---------- Records for this exercise ----------

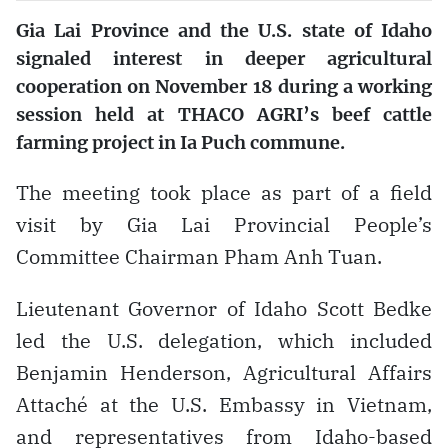
Gia Lai Province and the U.S. state of Idaho
signaled interest in deeper agricultural
cooperation on November 18 during a working
session held at THACO AGRI’s beef cattle
farming project in Ia Puch commune.
The meeting took place as part of a field
visit by Gia Lai Provincial People’s
Committee Chairman Pham Anh Tuan.
Lieutenant Governor of Idaho Scott Bedke
led the U.S. delegation, which included
Benjamin Henderson, Agricultural Affairs
Attaché at the U.S. Embassy in Vietnam,
and representatives from Idaho-based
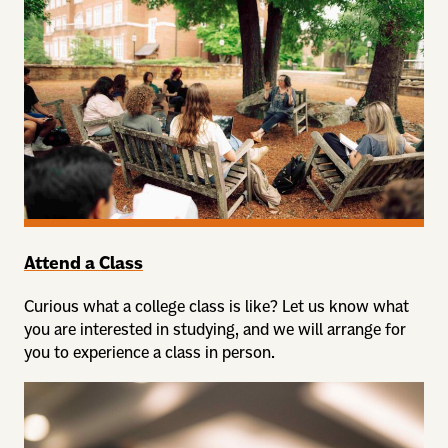
Attend a Class
Curious what a college class is like? Let us know what
you are interested in studying, and we will arrange for
you to experience a class in person.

----------

■ **To do**: Please copy exactly the lines from the one containing "and representatives from Idaho-based" through the last line of the records, both ends included, and leave out any pictures.

■ **Answer to the exercise**:
and representatives from Idaho-based
Attend a Class
Curious what a college class is like? Let us know what
you are interested in studying, and we will arrange for
you to experience a class in person.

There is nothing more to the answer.